The instruction is featured in a letter to Lucy Frazer, financial secretary to the Treasury, signed by members of the 245-strong All-Party Parliamentary Loan Charge and Taxpayer Fairness Group.
The letter says: “The loan charge was not properly scrutinised by Parliament when introduced, nor does it have any relevant or justified legal basis – it should never have been passed and the government must now rectify this by announcing a legislative change, as well as instructing HMRC to pause any enforcement of the loan charge and associated accelerated payment notices.”
The seven-page missive also calls on Frazer to answer 10 “extensively researched” questions about the loan charge, which it claims neither the Treasury nor HMRC has fully addressed in their responses to date when quizzed about the inner workings of the controversial policy.
Announced in the 2017 Budget, the loan charge policy is designed to help HMRC claw back the money it claims contractors in various industries – including IT – avoided paying in the past by opting to have part of their salary paid to them in the form of non-taxable loans or annuities.
These loan-based remuneration schemes were typically run by offshore employee benefits trusts, and were erroneously marketed as being an HMRC-compliant means for contractors to bolster their take-home pay by artificially minimising their employment tax liabilities.
Thousands of IT contractors who took part in these schemes between December 2010 and 5 April 2019 have since been landed with six-figure tax bills from HMRC through the loan charge policy, reportedly resulting in mass bankruptcies and at least eight suicides.
The retroactive nature of the policy has seen HMRC repeatedly criticised for pushing ahead with it, as well as the fact that its efforts to clamp down on disguised remuneration schemes are disproportionately targeted at individual participants rather than the organisations that run them.
Incidentally, one of the questions put to Frazer in the letter touches on this point, while also seeking confirmation from her about the precise number of loan scheme promoters and operators who have been prosecuted, convicted, arrested or fined through HMRC’s loan charge enforcement activities.

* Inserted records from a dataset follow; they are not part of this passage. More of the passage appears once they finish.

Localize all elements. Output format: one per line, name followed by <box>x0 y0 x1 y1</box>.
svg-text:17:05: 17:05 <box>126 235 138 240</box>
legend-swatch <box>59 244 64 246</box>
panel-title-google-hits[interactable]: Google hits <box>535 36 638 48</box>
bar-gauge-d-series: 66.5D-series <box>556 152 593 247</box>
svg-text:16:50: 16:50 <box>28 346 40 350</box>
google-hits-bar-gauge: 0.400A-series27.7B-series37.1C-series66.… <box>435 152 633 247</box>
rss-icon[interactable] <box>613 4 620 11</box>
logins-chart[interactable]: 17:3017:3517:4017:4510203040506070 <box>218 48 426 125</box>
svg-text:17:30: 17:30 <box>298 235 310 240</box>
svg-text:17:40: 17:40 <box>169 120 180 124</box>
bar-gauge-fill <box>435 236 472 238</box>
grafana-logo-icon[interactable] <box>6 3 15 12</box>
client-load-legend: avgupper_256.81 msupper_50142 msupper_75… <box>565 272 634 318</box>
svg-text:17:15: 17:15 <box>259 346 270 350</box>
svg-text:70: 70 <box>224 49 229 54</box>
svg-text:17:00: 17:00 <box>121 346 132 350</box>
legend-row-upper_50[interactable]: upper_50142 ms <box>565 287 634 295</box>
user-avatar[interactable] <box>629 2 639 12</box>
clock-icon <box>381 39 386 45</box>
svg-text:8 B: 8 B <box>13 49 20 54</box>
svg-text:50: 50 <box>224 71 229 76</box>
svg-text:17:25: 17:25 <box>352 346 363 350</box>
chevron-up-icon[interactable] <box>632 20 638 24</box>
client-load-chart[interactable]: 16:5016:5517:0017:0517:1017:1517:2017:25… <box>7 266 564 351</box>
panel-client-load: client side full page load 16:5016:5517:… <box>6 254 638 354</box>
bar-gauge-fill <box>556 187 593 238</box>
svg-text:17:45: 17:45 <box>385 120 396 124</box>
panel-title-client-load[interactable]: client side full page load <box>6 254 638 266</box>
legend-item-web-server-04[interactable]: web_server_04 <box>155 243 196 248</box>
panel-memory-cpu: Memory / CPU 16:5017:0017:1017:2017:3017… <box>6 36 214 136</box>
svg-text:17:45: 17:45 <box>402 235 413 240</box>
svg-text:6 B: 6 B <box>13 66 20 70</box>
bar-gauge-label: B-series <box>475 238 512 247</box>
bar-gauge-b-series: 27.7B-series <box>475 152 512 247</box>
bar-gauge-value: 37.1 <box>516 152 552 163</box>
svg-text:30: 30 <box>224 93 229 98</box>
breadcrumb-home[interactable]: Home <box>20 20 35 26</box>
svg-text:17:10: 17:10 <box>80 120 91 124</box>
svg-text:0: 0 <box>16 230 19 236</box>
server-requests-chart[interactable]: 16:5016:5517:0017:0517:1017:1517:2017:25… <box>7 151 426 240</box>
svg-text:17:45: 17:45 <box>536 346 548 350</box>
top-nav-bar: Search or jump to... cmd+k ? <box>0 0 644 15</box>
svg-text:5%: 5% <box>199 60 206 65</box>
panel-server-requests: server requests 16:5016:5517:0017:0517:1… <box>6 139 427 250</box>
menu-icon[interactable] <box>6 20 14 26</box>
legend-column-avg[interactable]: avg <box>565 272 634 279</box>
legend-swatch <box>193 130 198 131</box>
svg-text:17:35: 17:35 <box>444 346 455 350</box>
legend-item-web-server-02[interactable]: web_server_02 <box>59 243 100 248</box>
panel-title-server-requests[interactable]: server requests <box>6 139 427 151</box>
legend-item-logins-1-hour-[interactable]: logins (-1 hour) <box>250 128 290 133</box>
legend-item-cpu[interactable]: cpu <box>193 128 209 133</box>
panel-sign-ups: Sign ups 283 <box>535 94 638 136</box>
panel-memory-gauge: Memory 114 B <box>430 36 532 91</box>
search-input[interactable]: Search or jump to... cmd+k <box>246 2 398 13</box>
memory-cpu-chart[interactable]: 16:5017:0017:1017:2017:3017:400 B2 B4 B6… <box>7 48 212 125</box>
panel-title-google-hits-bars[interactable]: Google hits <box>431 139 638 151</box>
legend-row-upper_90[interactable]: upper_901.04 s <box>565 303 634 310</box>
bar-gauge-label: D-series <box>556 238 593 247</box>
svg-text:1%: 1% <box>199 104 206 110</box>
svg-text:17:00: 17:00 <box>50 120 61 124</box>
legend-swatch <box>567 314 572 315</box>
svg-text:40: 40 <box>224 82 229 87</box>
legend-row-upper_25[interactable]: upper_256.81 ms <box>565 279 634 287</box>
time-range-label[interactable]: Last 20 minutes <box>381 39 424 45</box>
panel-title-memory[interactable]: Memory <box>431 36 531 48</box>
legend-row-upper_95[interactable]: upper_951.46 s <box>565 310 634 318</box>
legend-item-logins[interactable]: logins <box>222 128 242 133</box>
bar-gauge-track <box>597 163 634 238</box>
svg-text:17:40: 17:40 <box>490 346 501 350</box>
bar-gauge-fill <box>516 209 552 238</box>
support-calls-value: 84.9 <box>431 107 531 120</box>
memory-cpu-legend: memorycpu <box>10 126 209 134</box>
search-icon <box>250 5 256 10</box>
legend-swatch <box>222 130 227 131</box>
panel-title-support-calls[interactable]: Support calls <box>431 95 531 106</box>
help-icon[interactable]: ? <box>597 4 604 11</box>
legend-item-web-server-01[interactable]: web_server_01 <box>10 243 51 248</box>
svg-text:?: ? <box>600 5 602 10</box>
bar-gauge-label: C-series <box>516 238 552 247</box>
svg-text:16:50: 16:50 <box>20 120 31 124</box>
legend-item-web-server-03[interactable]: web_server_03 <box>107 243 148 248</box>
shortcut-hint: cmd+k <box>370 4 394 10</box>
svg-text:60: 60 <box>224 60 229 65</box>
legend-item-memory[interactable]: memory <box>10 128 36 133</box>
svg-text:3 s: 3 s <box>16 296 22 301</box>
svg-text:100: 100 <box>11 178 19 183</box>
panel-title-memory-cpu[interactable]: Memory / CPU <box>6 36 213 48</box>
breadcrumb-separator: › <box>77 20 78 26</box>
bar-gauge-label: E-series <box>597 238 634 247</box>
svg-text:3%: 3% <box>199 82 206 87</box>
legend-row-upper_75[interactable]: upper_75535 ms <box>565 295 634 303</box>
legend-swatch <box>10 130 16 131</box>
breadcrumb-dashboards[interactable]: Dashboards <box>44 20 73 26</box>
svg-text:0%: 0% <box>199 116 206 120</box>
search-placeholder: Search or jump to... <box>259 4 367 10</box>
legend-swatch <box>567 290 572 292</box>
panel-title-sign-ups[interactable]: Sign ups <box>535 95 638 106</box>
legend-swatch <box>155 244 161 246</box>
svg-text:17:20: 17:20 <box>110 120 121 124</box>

There is mounting anecdotal evidence that many of the contractors who end up enrolled in these schemes have done so unwittingly, having been forced by their end-clients to provide their services through a non-compliant umbrella company that acts as a front for the scheme.

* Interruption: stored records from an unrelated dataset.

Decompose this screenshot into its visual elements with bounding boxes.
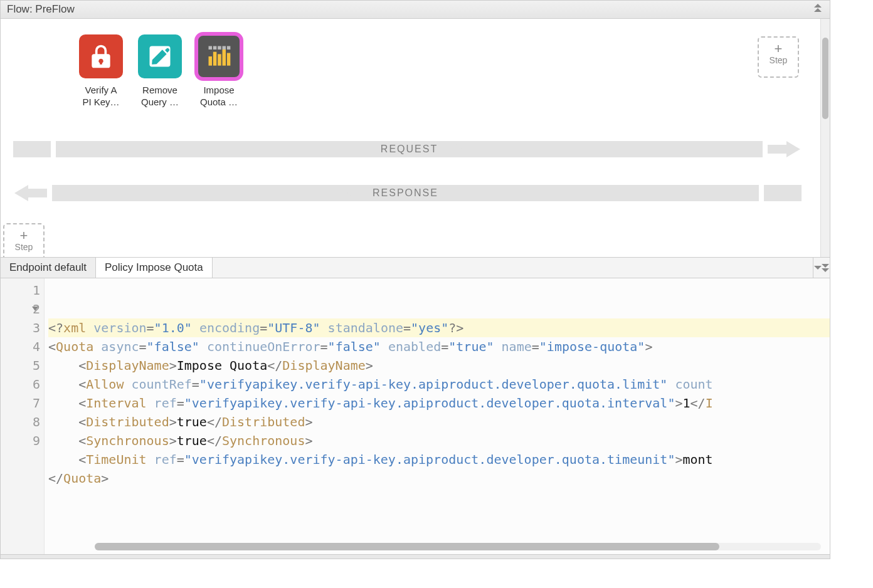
line-number: 6: [1, 375, 40, 394]
scrollbar-thumb[interactable]: [95, 543, 719, 550]
code-line[interactable]: <Allow countRef="verifyapikey.verify-api…: [48, 375, 830, 394]
code-area[interactable]: <?xml version="1.0" encoding="UTF-8" sta…: [45, 278, 830, 554]
tab-policy-impose-quota[interactable]: Policy Impose Quota: [96, 258, 213, 278]
response-label: RESPONSE: [359, 185, 452, 201]
scrollbar-thumb[interactable]: [822, 38, 828, 119]
fold-icon[interactable]: [32, 307, 38, 311]
lane-bar: REQUEST: [56, 141, 763, 157]
lane-segment: [764, 185, 802, 201]
flow-canvas-wrap: Verify API Key… RemoveQuery …: [1, 19, 830, 257]
flow-title: Flow: PreFlow: [7, 3, 75, 16]
code-line[interactable]: <TimeUnit ref="verifyapikey.verify-api-k…: [48, 450, 830, 469]
flow-canvas[interactable]: Verify API Key… RemoveQuery …: [1, 19, 820, 257]
line-number: 8: [1, 412, 40, 431]
add-step-button[interactable]: + Step: [758, 36, 799, 78]
plus-icon: +: [4, 229, 43, 242]
svg-rect-5: [227, 53, 231, 66]
pencil-icon: [138, 34, 182, 78]
request-label: REQUEST: [367, 141, 452, 157]
quota-icon: [197, 34, 241, 78]
code-line[interactable]: <?xml version="1.0" encoding="UTF-8" sta…: [48, 318, 830, 337]
lane-bar: RESPONSE: [52, 185, 759, 201]
policy-verify-api-key[interactable]: Verify API Key…: [76, 34, 126, 108]
svg-rect-2: [213, 52, 217, 66]
line-number: 1: [1, 281, 40, 300]
app-window: Flow: PreFlow Verify API Key…: [0, 0, 830, 559]
request-lane: REQUEST: [13, 141, 802, 157]
lane-segment: [13, 141, 51, 157]
code-line[interactable]: <Interval ref="verifyapikey.verify-api-k…: [48, 394, 830, 412]
plus-icon: +: [759, 43, 798, 55]
lock-icon: [79, 34, 123, 78]
tabs-spacer: [213, 258, 813, 278]
code-line[interactable]: <Synchronous>true</Synchronous>: [48, 431, 830, 450]
line-number: 5: [1, 356, 40, 375]
add-step-label: Step: [759, 55, 798, 65]
window-footer: [1, 554, 830, 559]
expand-editor-icon[interactable]: [813, 258, 830, 278]
line-number: 2: [1, 300, 40, 318]
line-number: 9: [1, 431, 40, 450]
vertical-scrollbar[interactable]: [820, 19, 830, 257]
svg-rect-6: [209, 46, 213, 50]
response-lane: RESPONSE: [13, 185, 802, 201]
add-step-button[interactable]: + Step: [3, 223, 45, 257]
code-line[interactable]: <DisplayName>Impose Quota</DisplayName>: [48, 356, 830, 375]
policy-remove-query[interactable]: RemoveQuery …: [135, 34, 185, 108]
svg-rect-4: [223, 50, 226, 66]
policy-label: Verify API Key…: [76, 85, 126, 108]
code-line[interactable]: </Quota>: [48, 469, 830, 488]
line-number: 7: [1, 394, 40, 412]
code-editor[interactable]: 123456789 <?xml version="1.0" encoding="…: [1, 278, 830, 554]
flow-header: Flow: PreFlow: [1, 1, 830, 19]
policy-label: ImposeQuota …: [194, 85, 244, 108]
line-number: 4: [1, 337, 40, 356]
policy-label: RemoveQuery …: [135, 85, 185, 108]
svg-rect-3: [218, 54, 221, 65]
tab-endpoint-default[interactable]: Endpoint default: [1, 258, 96, 278]
svg-rect-7: [213, 46, 217, 50]
horizontal-scrollbar[interactable]: [95, 543, 821, 550]
line-number: 3: [1, 318, 40, 337]
svg-rect-8: [218, 46, 221, 50]
collapse-flow-icon[interactable]: [812, 4, 823, 15]
policy-impose-quota[interactable]: ImposeQuota …: [194, 34, 244, 108]
svg-rect-9: [223, 46, 226, 50]
editor-tabs: Endpoint default Policy Impose Quota: [1, 257, 830, 278]
arrow-left-icon: [13, 185, 47, 201]
svg-rect-10: [227, 46, 231, 50]
svg-rect-1: [209, 56, 213, 66]
line-gutter: 123456789: [1, 278, 45, 554]
code-line[interactable]: <Distributed>true</Distributed>: [48, 412, 830, 431]
code-line[interactable]: <Quota async="false" continueOnError="fa…: [48, 337, 830, 356]
policy-row: Verify API Key… RemoveQuery …: [76, 34, 808, 108]
arrow-right-icon: [768, 141, 802, 157]
add-step-label: Step: [4, 242, 43, 252]
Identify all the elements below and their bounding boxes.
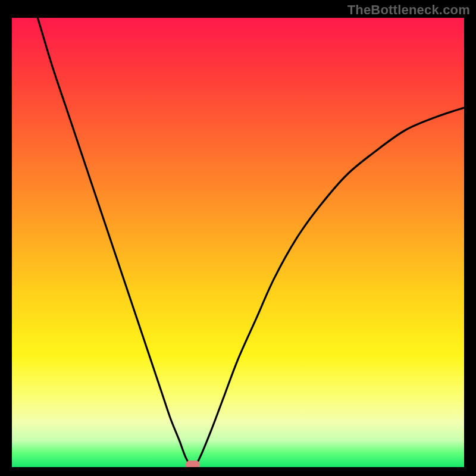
bottleneck-curve <box>12 18 464 467</box>
plot-area <box>12 18 464 467</box>
chart-frame: TheBottleneck.com <box>0 0 476 476</box>
watermark-text: TheBottleneck.com <box>347 2 470 18</box>
minimum-marker <box>186 461 200 467</box>
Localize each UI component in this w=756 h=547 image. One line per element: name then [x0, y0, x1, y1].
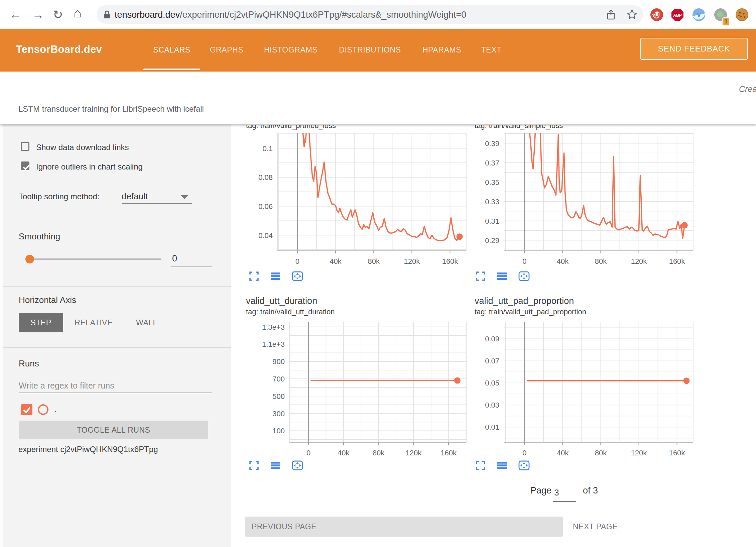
chart4-plot[interactable]: 040k80k120k160k0.090.070.050.030.01 [459, 322, 698, 459]
smoothing-value-underline [171, 266, 212, 267]
svg-text:40k: 40k [338, 449, 350, 457]
page-label: Page [530, 485, 551, 496]
smoothing-slider-track[interactable] [26, 258, 161, 260]
svg-text:120k: 120k [631, 449, 647, 457]
run-name: . [54, 404, 57, 414]
svg-text:160k: 160k [440, 449, 457, 457]
svg-text:0.31: 0.31 [485, 217, 499, 225]
run-color-swatch [38, 404, 48, 415]
tab-graphs[interactable]: GRAPHS [210, 45, 244, 54]
chart3-title: valid_utt_duration [246, 296, 317, 306]
svg-text:80k: 80k [368, 257, 380, 265]
page-number-input[interactable] [552, 487, 576, 498]
lock-icon [103, 10, 111, 19]
svg-text:40k: 40k [330, 257, 342, 265]
chart1-plot[interactable]: 040k80k120k160k0.10.080.060.04 [232, 133, 471, 268]
expand-card-icon[interactable] [292, 271, 303, 283]
chart4-toolbar [476, 460, 530, 472]
axis-wall-button[interactable]: WALL [131, 313, 162, 332]
chart3-toolbar [249, 460, 303, 472]
svg-text:0: 0 [522, 257, 526, 265]
chart3-tag: tag: train/valid_utt_duration [246, 308, 335, 316]
next-page-button[interactable]: NEXT PAGE [573, 522, 618, 531]
active-tab-underline [143, 69, 200, 70]
divider [3, 347, 231, 348]
page-input-underline [553, 501, 576, 502]
show-download-checkbox[interactable] [21, 142, 29, 151]
send-feedback-button[interactable]: SEND FEEDBACK [640, 38, 748, 60]
svg-text:ABP: ABP [673, 13, 681, 18]
page-number-field [552, 487, 576, 498]
svg-text:0.08: 0.08 [258, 173, 273, 182]
forward-icon[interactable]: → [32, 8, 44, 21]
divider [3, 286, 231, 287]
svg-text:0.07: 0.07 [485, 357, 499, 365]
tab-histograms[interactable]: HISTOGRAMS [264, 45, 318, 54]
svg-text:0: 0 [306, 449, 310, 457]
chart1-toolbar [249, 271, 303, 283]
reload-icon[interactable]: ↻ [53, 8, 63, 21]
address-bar[interactable]: tensorboard.dev/experiment/cj2vtPiwQHKN9… [97, 5, 643, 24]
chart4-title: valid_utt_pad_proportion [475, 296, 574, 306]
svg-text:1.1e+3: 1.1e+3 [262, 340, 285, 348]
runs-filter-input[interactable] [19, 378, 212, 393]
axis-relative-button[interactable]: RELATIVE [71, 313, 116, 332]
tooltip-sorting-underline [122, 203, 192, 204]
previous-page-button[interactable]: PREVIOUS PAGE [245, 517, 563, 537]
share-icon[interactable] [606, 9, 616, 20]
settings-sidebar: Show data download links Ignore outliers… [0, 124, 231, 547]
svg-text:500: 500 [272, 392, 285, 401]
experiment-subheader: Crea LSTM transducer training for LibriS… [0, 72, 756, 124]
ignore-outliers-checkbox[interactable] [21, 161, 29, 170]
fit-data-icon[interactable] [249, 271, 259, 283]
fit-data-icon[interactable] [249, 460, 259, 472]
svg-text:0.33: 0.33 [485, 198, 499, 206]
svg-text:0.05: 0.05 [485, 379, 499, 387]
back-icon[interactable]: ← [9, 8, 21, 21]
axis-step-button[interactable]: STEP [19, 313, 63, 332]
svg-text:0.09: 0.09 [485, 335, 499, 343]
home-icon[interactable]: ⌂ [74, 6, 82, 19]
bookmark-star-icon[interactable] [627, 9, 637, 20]
data-list-icon[interactable] [497, 271, 507, 283]
experiment-title: LSTM transducer training for LibriSpeech… [18, 104, 204, 114]
svg-text:0.1: 0.1 [262, 144, 273, 153]
created-text-partial: Crea [739, 84, 756, 94]
page-of-label: of 3 [583, 485, 598, 496]
tab-scalars[interactable]: SCALARS [153, 45, 191, 54]
expand-card-icon[interactable] [518, 271, 530, 283]
svg-text:1.3e+3: 1.3e+3 [262, 323, 285, 331]
tab-hparams[interactable]: HPARAMS [422, 45, 461, 54]
chevron-down-icon[interactable] [181, 195, 188, 199]
expand-card-icon[interactable] [518, 460, 530, 472]
expand-card-icon[interactable] [292, 460, 303, 472]
data-list-icon[interactable] [270, 460, 280, 472]
runs-label: Runs [19, 358, 39, 369]
cookie-icon[interactable] [735, 8, 749, 21]
svg-text:0.03: 0.03 [485, 401, 499, 409]
horizontal-axis-label: Horizontal Axis [19, 295, 76, 305]
experiment-id-text: experiment cj2vtPiwQHKN9Q1tx6PTpg [18, 445, 158, 454]
tensorboard-header: TensorBoard.dev SCALARS GRAPHS HISTOGRAM… [0, 29, 756, 72]
fit-data-icon[interactable] [476, 460, 486, 472]
adblock-hand-icon[interactable] [650, 8, 663, 21]
run-checkbox[interactable] [21, 404, 32, 415]
chart1-tag-cutoff: tag: train/valid_pruned_loss [246, 125, 406, 131]
svg-text:0.01: 0.01 [485, 423, 499, 431]
svg-text:900: 900 [272, 357, 285, 366]
toggle-all-runs-button[interactable]: TOGGLE ALL RUNS [19, 421, 208, 439]
smoothing-value[interactable]: 0 [172, 253, 177, 264]
chart2-plot[interactable]: 040k80k120k160k0.390.370.350.330.310.29 [459, 133, 698, 268]
tab-distributions[interactable]: DISTRIBUTIONS [339, 45, 401, 54]
brand-logo[interactable]: TensorBoard.dev [16, 43, 102, 56]
smoothing-slider-knob[interactable] [25, 255, 34, 263]
data-list-icon[interactable] [270, 271, 280, 283]
fit-data-icon[interactable] [476, 271, 486, 283]
v-extension-icon[interactable]: V [692, 8, 706, 21]
svg-text:0.37: 0.37 [485, 159, 499, 167]
svg-text:160k: 160k [669, 257, 685, 265]
chart3-plot[interactable]: 040k80k120k160k1.3e+31.1e+39007005003001… [244, 322, 471, 459]
abp-icon[interactable]: ABP [671, 8, 684, 21]
data-list-icon[interactable] [497, 460, 507, 472]
tab-text[interactable]: TEXT [481, 45, 501, 54]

Under the terms of the loan charge policy, individuals have few avenues available to them to challenge or appeal against the sanctions handed down by HMRC, which is another area the letter calls on Frazer to address.

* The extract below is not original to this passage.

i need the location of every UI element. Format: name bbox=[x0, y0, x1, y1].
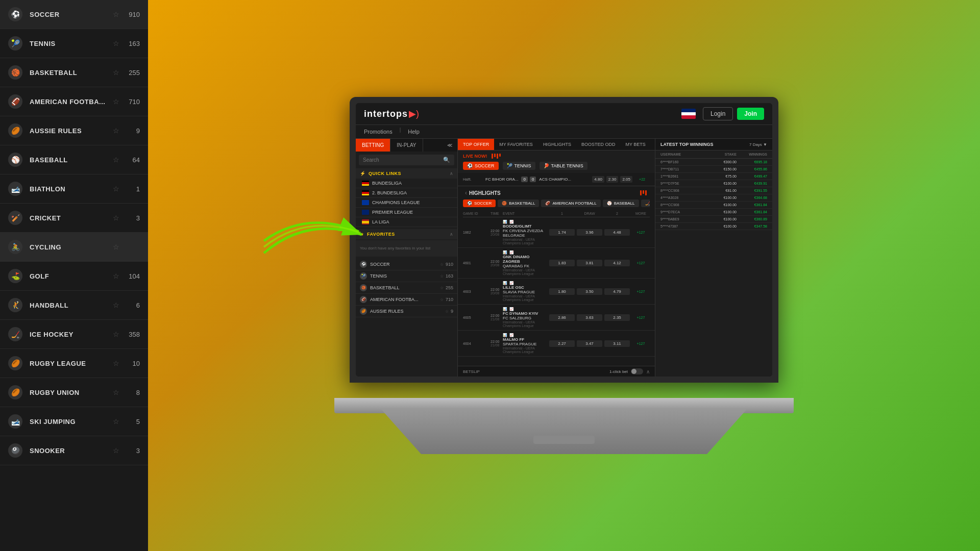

Read more about the loan charge policy
- A document dump of emails shared between HMRC officials has prompted loan charge campaigners to further question the legal footing of the government’s controversial disguised remuneration policy.
- Thousands of IT contractors are at risk of financial ruin as HMRC pursues them for tax it claims they owe on work they did up to two decades ago and were reimbursed for via loan remuneration schemes. Computer Weekly investigates.
- HM Revenue and Customs must do more to reduce the exposure of contractors to tax avoidance-focused disguised remuneration schemes, the House of Lords Economic Affairs Finance Bill Sub-Committee has concluded.
But the standout questions addressed to Frazer in the document centre on the outcome of the 2019 independent review into the loan charge policy by Lord Morse, which saw the policy’s look-back period cut by more than 10 years.
“The primary conclusion of the Morse report was that the ‘loan charge should not apply to loans entered into before 9 December 2010, being the point at which the law [on the use of disguised remuneration schemes] became clear’,” the letter says.
“That legislation, announced in December 2010, only affected employees – there was nothing on the statute book for another seven years suggesting they did not work for the self-employed. The 2011 legislation only applied to employer-employee loans paid from a third party. It did not apply to self-employed arrangements or employed arrangements where no third party was involved.”
As previously detailed by Computer Weekly, the Morse Review’s conclusion that the law on using disguised remuneration schemes has been clear since 2010 has been repeatedly challenged by the cross-party group of MPs that make up the Loan Charge APPG, as well as stakeholders from across the contracting community.
In the letter, the MPs claim that the law was “categorically not clear” on the use of loan-based remuneration schemes until 2017, which is what prompted HMRC to propose the policy in the first place.
“As financial secretary to the Treasury and a QC, will you now make a public statement to both challenge and rectify that flawed and unsound conclusion, by confirming that the loan charge legislation will be amended to reflect the reality of the correct legal position, which was clearly misunderstood by Lord Morse at the time of his review,” the letter states.
The letter also requests that Frazer confirm the circumstances and criteria used to determine who would assist Lord Morse with compiling the review, following the disclosure of freedom of information requests that suggest this process may have been influenced by HMRC and the Treasury.
The letter concludes with a call for a “fresh and fully independent review of the loan charge” to be carried out, in the face of growing cross-party support across the House of Commons from MPs and peers who disagree with the policy.
“We hope that you can now see the loan charge is not only a deeply controversial policy that undermines the rule of law, but also that it is a flawed policy brought in without proper understanding and with misleading rationale,” says the letter.